= Your objective =
Skipping any pictures, give all of the records below again exactly.

= Extracted records =
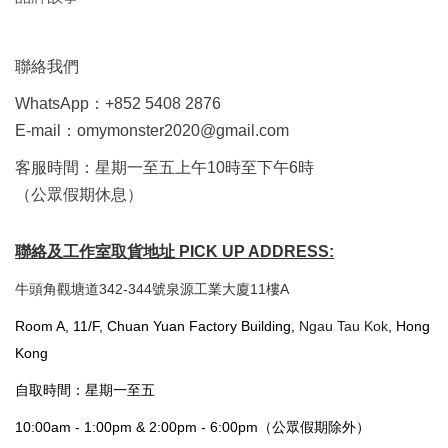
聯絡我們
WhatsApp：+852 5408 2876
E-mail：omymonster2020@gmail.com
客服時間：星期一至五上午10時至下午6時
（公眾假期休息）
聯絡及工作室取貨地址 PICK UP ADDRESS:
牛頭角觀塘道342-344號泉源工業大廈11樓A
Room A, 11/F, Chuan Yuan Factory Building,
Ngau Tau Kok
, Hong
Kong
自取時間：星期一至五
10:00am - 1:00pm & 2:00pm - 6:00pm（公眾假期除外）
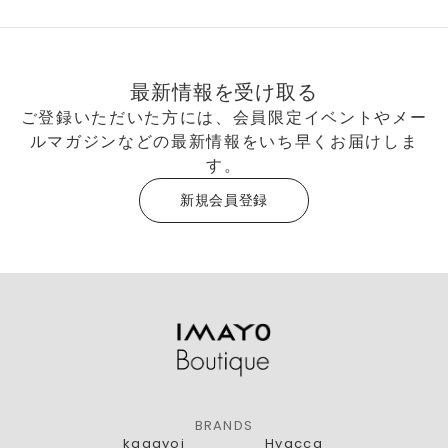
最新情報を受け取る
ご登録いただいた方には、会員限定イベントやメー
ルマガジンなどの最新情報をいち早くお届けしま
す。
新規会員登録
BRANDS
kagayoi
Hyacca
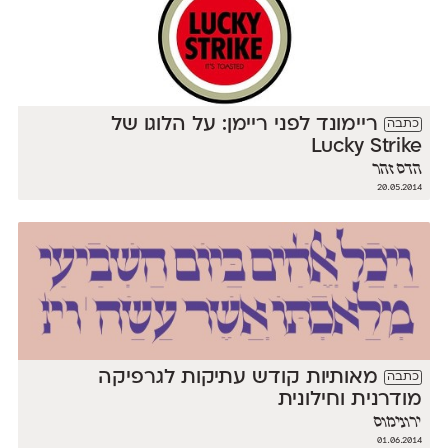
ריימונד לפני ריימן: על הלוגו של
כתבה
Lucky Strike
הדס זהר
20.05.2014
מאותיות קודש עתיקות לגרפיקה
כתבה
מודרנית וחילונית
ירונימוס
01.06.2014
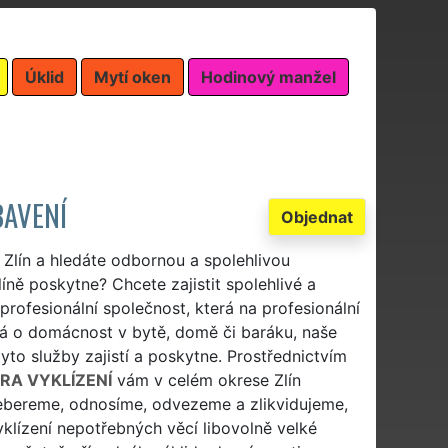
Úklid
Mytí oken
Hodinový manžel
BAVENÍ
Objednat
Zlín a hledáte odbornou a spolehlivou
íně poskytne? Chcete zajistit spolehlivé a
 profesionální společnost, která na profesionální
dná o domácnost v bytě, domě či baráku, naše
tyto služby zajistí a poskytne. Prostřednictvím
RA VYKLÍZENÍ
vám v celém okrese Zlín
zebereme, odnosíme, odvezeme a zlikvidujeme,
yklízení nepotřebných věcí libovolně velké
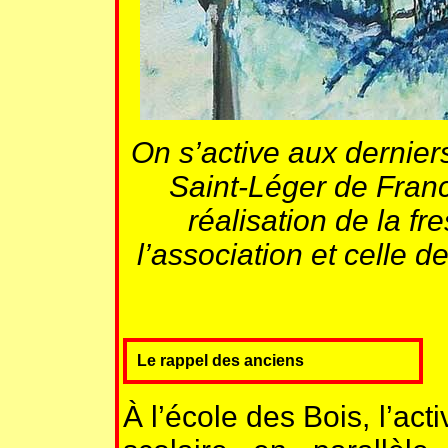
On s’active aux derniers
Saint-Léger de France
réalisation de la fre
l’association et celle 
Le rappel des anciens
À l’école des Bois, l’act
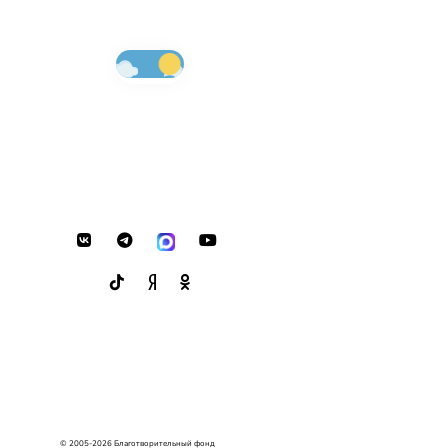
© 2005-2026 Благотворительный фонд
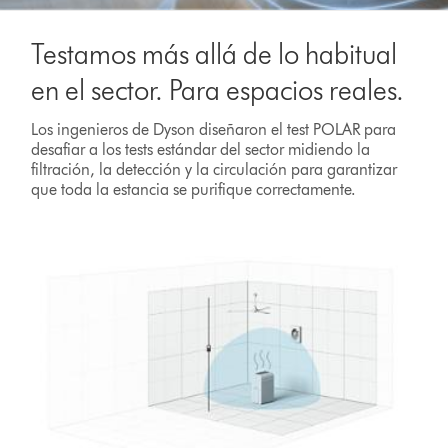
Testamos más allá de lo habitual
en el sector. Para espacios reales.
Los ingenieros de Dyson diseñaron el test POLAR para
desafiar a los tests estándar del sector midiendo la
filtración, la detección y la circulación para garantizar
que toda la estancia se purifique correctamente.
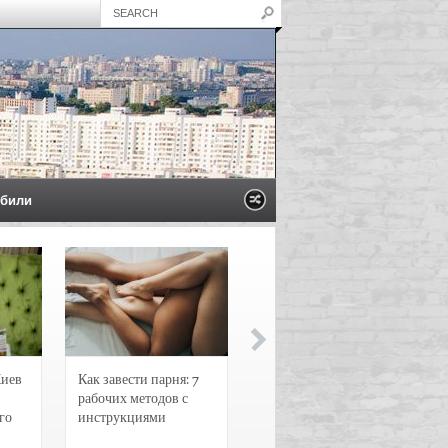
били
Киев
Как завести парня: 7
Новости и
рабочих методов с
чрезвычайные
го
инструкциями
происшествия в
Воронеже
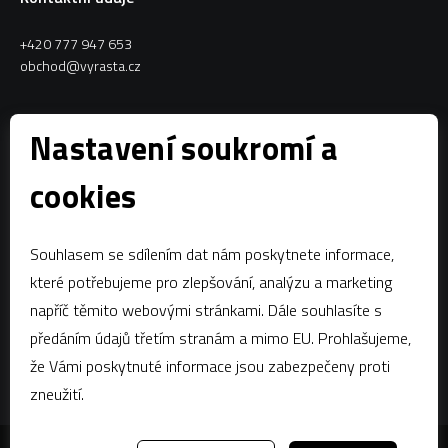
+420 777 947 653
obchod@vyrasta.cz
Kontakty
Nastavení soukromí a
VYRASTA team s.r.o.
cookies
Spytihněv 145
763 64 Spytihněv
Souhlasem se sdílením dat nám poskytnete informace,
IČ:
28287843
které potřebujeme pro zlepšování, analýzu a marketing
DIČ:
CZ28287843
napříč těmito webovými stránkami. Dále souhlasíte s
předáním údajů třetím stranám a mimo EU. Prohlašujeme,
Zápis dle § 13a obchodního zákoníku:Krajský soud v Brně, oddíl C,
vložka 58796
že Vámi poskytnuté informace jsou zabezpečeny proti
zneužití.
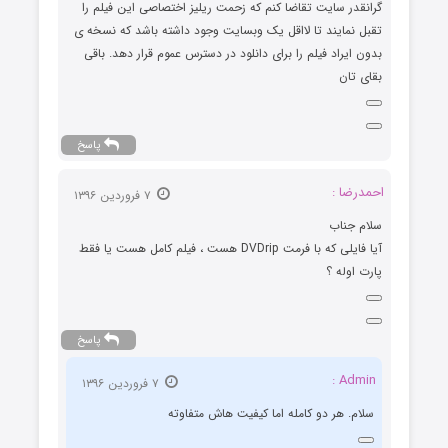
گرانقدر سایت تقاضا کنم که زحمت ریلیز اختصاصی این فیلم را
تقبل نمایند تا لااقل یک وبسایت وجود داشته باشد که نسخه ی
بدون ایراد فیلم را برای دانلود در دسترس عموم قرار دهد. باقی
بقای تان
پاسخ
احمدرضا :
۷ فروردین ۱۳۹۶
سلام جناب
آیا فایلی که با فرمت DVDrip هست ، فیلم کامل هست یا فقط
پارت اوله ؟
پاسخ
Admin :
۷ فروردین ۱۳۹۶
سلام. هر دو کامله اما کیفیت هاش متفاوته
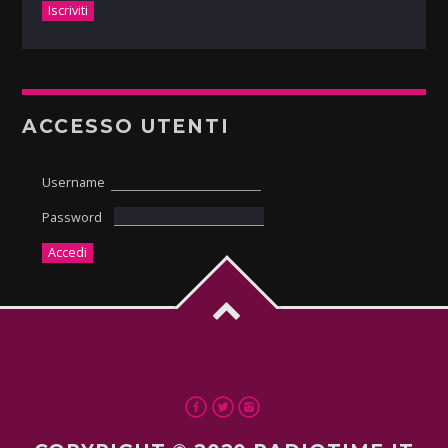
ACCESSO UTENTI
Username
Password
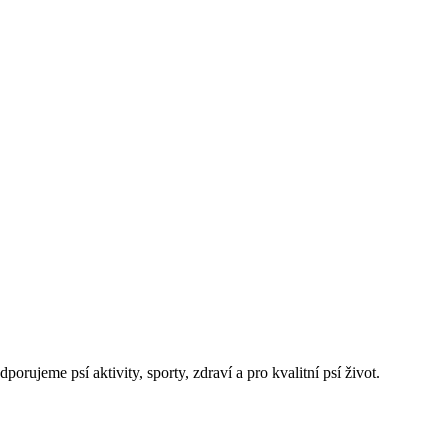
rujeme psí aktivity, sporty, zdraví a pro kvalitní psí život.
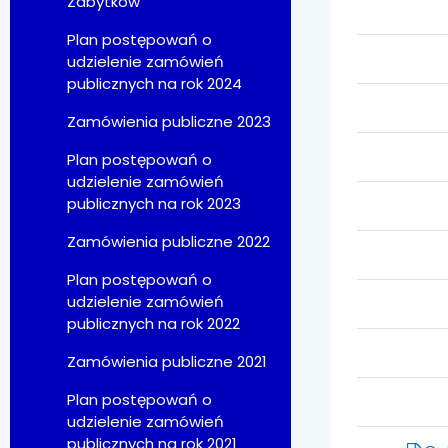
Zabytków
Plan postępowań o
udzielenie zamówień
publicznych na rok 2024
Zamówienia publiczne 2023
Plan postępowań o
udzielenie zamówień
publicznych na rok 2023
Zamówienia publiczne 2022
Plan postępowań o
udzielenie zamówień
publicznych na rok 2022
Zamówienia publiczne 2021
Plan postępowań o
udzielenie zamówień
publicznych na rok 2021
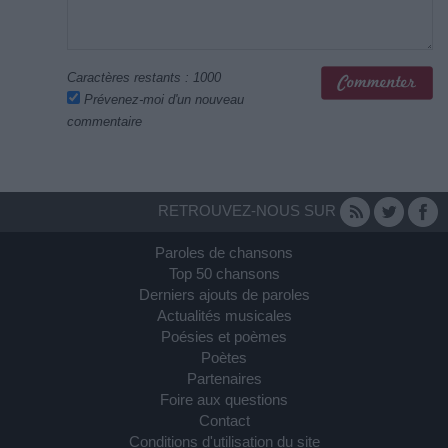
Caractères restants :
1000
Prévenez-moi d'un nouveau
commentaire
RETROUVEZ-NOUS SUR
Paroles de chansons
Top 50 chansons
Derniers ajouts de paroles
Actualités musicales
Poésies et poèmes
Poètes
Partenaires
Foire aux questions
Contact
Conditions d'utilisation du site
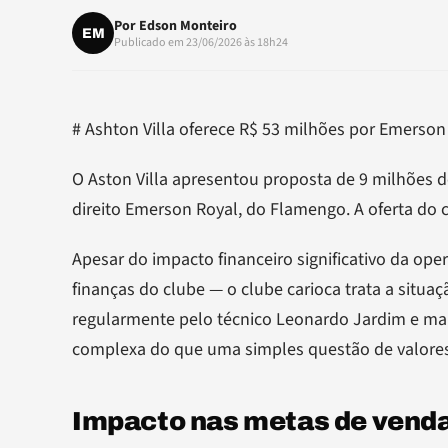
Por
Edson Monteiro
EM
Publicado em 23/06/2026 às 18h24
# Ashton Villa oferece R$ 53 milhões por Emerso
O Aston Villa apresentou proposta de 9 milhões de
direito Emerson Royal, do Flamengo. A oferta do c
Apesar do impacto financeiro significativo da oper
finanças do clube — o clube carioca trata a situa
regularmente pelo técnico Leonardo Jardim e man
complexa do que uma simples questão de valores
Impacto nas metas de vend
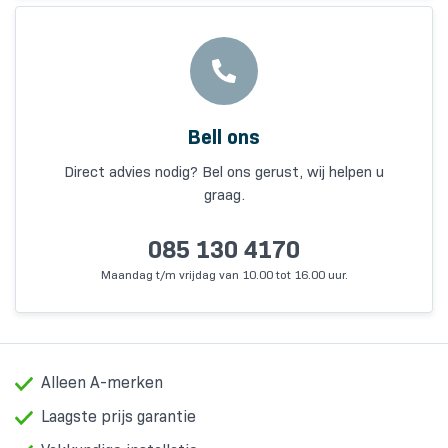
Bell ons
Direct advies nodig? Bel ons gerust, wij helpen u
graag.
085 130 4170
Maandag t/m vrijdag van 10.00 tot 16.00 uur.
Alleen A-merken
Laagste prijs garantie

= Solution to the exercise =
聯絡我們
WhatsApp：+852 5408 2876
E-mail：omymonster2020@gmail.com
客服時間：星期一至五上午10時至下午6時
（公眾假期休息）
聯絡及工作室取貨地址 PICK UP ADDRESS:
牛頭角觀塘道342-344號泉源工業大廈11樓A
Room A, 11/F, Chuan Yuan Factory Building,
Ngau Tau Kok
, Hong
Kong
自取時間：星期一至五
10:00am - 1:00pm & 2:00pm - 6:00pm（公眾假期除外）
最新情報を受け取る
ご登録いただいた方には、会員限定イベントやメー
ルマガジンなどの最新情報をいち早くお届けしま
す。
新規会員登録
BRANDS
kagayoi
Hyacca
ריימונד לפני ריימן: על הלוגו של
כתבה
Lucky Strike
הדס זהר
20.05.2014
מאותיות קודש עתיקות לגרפיקה
כתבה
מודרנית וחילונית
ירונימוס
01.06.2014
Úklid
Mytí oken
Hodinový manžel
BAVENÍ
Objednat
Zlín a hledáte odbornou a spolehlivou
íně poskytne? Chcete zajistit spolehlivé a
 profesionální společnost, která na profesionální
dná o domácnost v bytě, domě či baráku, naše
tyto služby zajistí a poskytne. Prostřednictvím
RA VYKLÍZENÍ
vám v celém okrese Zlín
zebereme, odnosíme, odvezeme a zlikvidujeme,
yklízení nepotřebných věcí libovolně velké
On s’active aux derniers
Saint-Léger de France
réalisation de la fre
l’association et celle 
Le rappel des anciens
À l’école des Bois, l’act
© 2005-2026 Благотворительный фонд
Testamos más allá de lo habitual
en el sector. Para espacios reales.
Los ingenieros de Dyson diseñaron el test POLAR para
desafiar a los tests estándar del sector midiendo la
filtración, la detección y la circulación para garantizar
que toda la estancia se purifique correctamente.
били
Киев
Как завести парня: 7
Новости и
рабочих методов с
чрезвычайные
го
инструкциями
происшествия в
Воронеже
+420 777 947 653
obchod@vyrasta.cz
Kontakty
Nastavení soukromí a
VYRASTA team s.r.o.
cookies
Spytihněv 145
763 64 Spytihněv
Souhlasem se sdílením dat nám poskytnete informace,
IČ:
28287843
které potřebujeme pro zlepšování, analýzu a marketing
DIČ:
CZ28287843
napříč těmito webovými stránkami. Dále souhlasíte s
předáním údajů třetím stranám a mimo EU. Prohlašujeme,
Zápis dle § 13a obchodního zákoníku:Krajský soud v Brně, oddíl C,
vložka 58796
že Vámi poskytnuté informace jsou zabezpečeny proti
zneužití.
گرانقدر سایت تقاضا کنم که زحمت ریلیز اختصاصی این فیلم را
تقبل نمایند تا لااقل یک وبسایت وجود داشته باشد که نسخه ی
بدون ایراد فیلم را برای دانلود در دسترس عموم قرار دهد. باقی
بقای تان
پاسخ
احمدرضا :
۷ فروردین ۱۳۹۶
سلام جناب
آیا فایلی که با فرمت DVDrip هست ، فیلم کامل هست یا فقط
پارت اوله ؟
پاسخ
Admin :
۷ فروردین ۱۳۹۶
سلام. هر دو کامله اما کیفیت هاش متفاوته
ACCESSO UTENTI
Username
Password
rujeme psí aktivity, sporty, zdraví a pro kvalitní psí život.
Zabytków
Plan postępowań o
udzielenie zamówień
publicznych na rok 2024
Zamówienia publiczne 2023
Plan postępowań o
udzielenie zamówień
publicznych na rok 2023
Zamówienia publiczne 2022
Plan postępowań o
udzielenie zamówień
publicznych na rok 2022
Zamówienia publiczne 2021
Plan postępowań o
udzielenie zamówień
publicznych na rok 2021
Caractères restants :
1000
Prévenez-moi d'un nouveau
commentaire
RETROUVEZ-NOUS SUR
Paroles de chansons
Top 50 chansons
Derniers ajouts de paroles
Actualités musicales
Poésies et poèmes
Poètes
Partenaires
Foire aux questions
Contact
Conditions d'utilisation du site
Por
Edson Monteiro
EM
Publicado em 23/06/2026 às 18h24
# Ashton Villa oferece R$ 53 milhões por Emerso
O Aston Villa apresentou proposta de 9 milhões de
direito Emerson Royal, do Flamengo. A oferta do c
Apesar do impacto financeiro significativo da oper
finanças do clube — o clube carioca trata a situa
regularmente pelo técnico Leonardo Jardim e man
complexa do que uma simples questão de valores
Impacto nas metas de vend
Bell ons
Direct advies nodig? Bel ons gerust, wij helpen u
graag.
085 130 4170
Maandag t/m vrijdag van 10.00 tot 16.00 uur.
Alleen A-merken
Laagste prijs garantie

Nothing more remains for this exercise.